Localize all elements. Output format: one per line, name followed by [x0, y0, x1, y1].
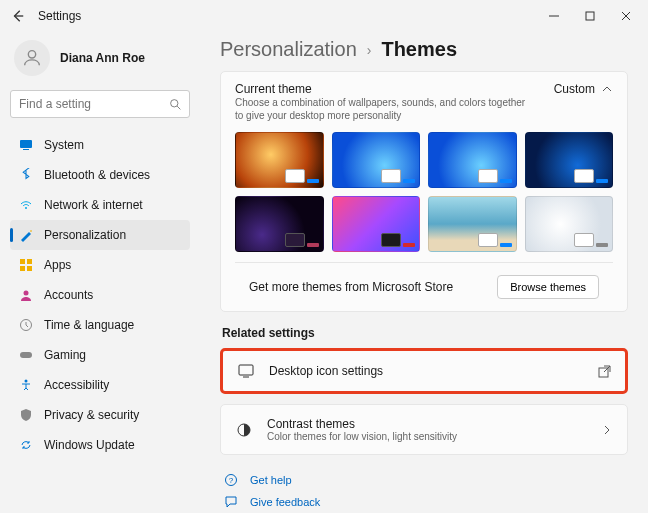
- page-title: Themes: [381, 38, 457, 61]
- gaming-icon: [18, 347, 34, 363]
- chevron-up-icon: [601, 83, 613, 95]
- theme-thumb[interactable]: [235, 196, 324, 252]
- theme-desc: Choose a combination of wallpapers, soun…: [235, 96, 535, 122]
- back-button[interactable]: [4, 2, 32, 30]
- svg-point-13: [25, 380, 28, 383]
- content: Personalization › Themes Current theme C…: [200, 32, 648, 513]
- search-icon: [169, 98, 182, 111]
- avatar-icon: [14, 40, 50, 76]
- sidebar-item-system[interactable]: System: [10, 130, 190, 160]
- sidebar-item-update[interactable]: Windows Update: [10, 430, 190, 460]
- breadcrumb-parent[interactable]: Personalization: [220, 38, 357, 61]
- give-feedback-link[interactable]: Give feedback: [224, 491, 628, 513]
- accounts-icon: [18, 287, 34, 303]
- svg-text:?: ?: [229, 476, 234, 485]
- wifi-icon: [18, 197, 34, 213]
- sidebar-item-gaming[interactable]: Gaming: [10, 340, 190, 370]
- nav-list: System Bluetooth & devices Network & int…: [10, 130, 190, 460]
- svg-rect-9: [27, 266, 32, 271]
- sidebar-item-accounts[interactable]: Accounts: [10, 280, 190, 310]
- personalization-icon: [18, 227, 34, 243]
- svg-rect-8: [20, 266, 25, 271]
- update-icon: [18, 437, 34, 453]
- minimize-button[interactable]: [536, 2, 572, 30]
- close-button[interactable]: [608, 2, 644, 30]
- sidebar-item-time[interactable]: Time & language: [10, 310, 190, 340]
- breadcrumb: Personalization › Themes: [220, 38, 628, 61]
- theme-thumb[interactable]: [332, 196, 421, 252]
- svg-point-1: [28, 51, 35, 58]
- profile-name: Diana Ann Roe: [60, 51, 145, 65]
- theme-thumb[interactable]: [235, 132, 324, 188]
- clock-icon: [18, 317, 34, 333]
- window-title: Settings: [38, 9, 81, 23]
- sidebar-item-personalization[interactable]: Personalization: [10, 220, 190, 250]
- svg-rect-0: [586, 12, 594, 20]
- get-help-link[interactable]: ? Get help: [224, 469, 628, 491]
- svg-rect-14: [239, 365, 253, 375]
- contrast-icon: [235, 422, 253, 438]
- svg-point-2: [171, 99, 178, 106]
- desktop-icon-settings-row[interactable]: Desktop icon settings: [220, 348, 628, 394]
- shield-icon: [18, 407, 34, 423]
- apps-icon: [18, 257, 34, 273]
- chevron-right-icon: ›: [367, 42, 372, 58]
- svg-rect-6: [20, 259, 25, 264]
- theme-thumb[interactable]: [428, 196, 517, 252]
- sidebar-item-network[interactable]: Network & internet: [10, 190, 190, 220]
- profile[interactable]: Diana Ann Roe: [10, 36, 190, 90]
- theme-title: Current theme: [235, 82, 535, 96]
- sidebar-item-bluetooth[interactable]: Bluetooth & devices: [10, 160, 190, 190]
- theme-thumb[interactable]: [428, 132, 517, 188]
- maximize-button[interactable]: [572, 2, 608, 30]
- theme-custom[interactable]: Custom: [554, 82, 613, 96]
- contrast-themes-row[interactable]: Contrast themes Color themes for low vis…: [220, 404, 628, 455]
- help-icon: ?: [224, 473, 240, 487]
- open-external-icon: [598, 365, 611, 378]
- sidebar-item-accessibility[interactable]: Accessibility: [10, 370, 190, 400]
- sidebar-item-apps[interactable]: Apps: [10, 250, 190, 280]
- theme-thumb[interactable]: [332, 132, 421, 188]
- browse-themes-button[interactable]: Browse themes: [497, 275, 599, 299]
- svg-point-5: [25, 207, 27, 209]
- accessibility-icon: [18, 377, 34, 393]
- system-icon: [18, 137, 34, 153]
- theme-card: Current theme Choose a combination of wa…: [220, 71, 628, 312]
- search-input[interactable]: [19, 97, 169, 111]
- chevron-right-icon: [601, 424, 613, 436]
- svg-rect-7: [27, 259, 32, 264]
- sidebar-item-privacy[interactable]: Privacy & security: [10, 400, 190, 430]
- svg-point-10: [24, 291, 29, 296]
- search-box[interactable]: [10, 90, 190, 118]
- store-text: Get more themes from Microsoft Store: [249, 280, 453, 294]
- theme-thumb[interactable]: [525, 132, 614, 188]
- svg-rect-3: [20, 140, 32, 148]
- related-title: Related settings: [222, 326, 628, 340]
- bluetooth-icon: [18, 167, 34, 183]
- theme-thumbs: [235, 132, 613, 262]
- feedback-icon: [224, 495, 240, 509]
- desktop-icon: [237, 363, 255, 379]
- svg-rect-12: [20, 352, 32, 358]
- sidebar: Diana Ann Roe System Bluetooth & devices…: [0, 32, 200, 513]
- theme-thumb[interactable]: [525, 196, 614, 252]
- svg-rect-4: [23, 149, 29, 150]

=======

* Work order:
Copy each line of the entries in which the string "apps" is found.

* Answer box:
- apps-icon: [18, 257, 34, 273]
- sidebar-item-apps[interactable]: Apps: [10, 250, 190, 280]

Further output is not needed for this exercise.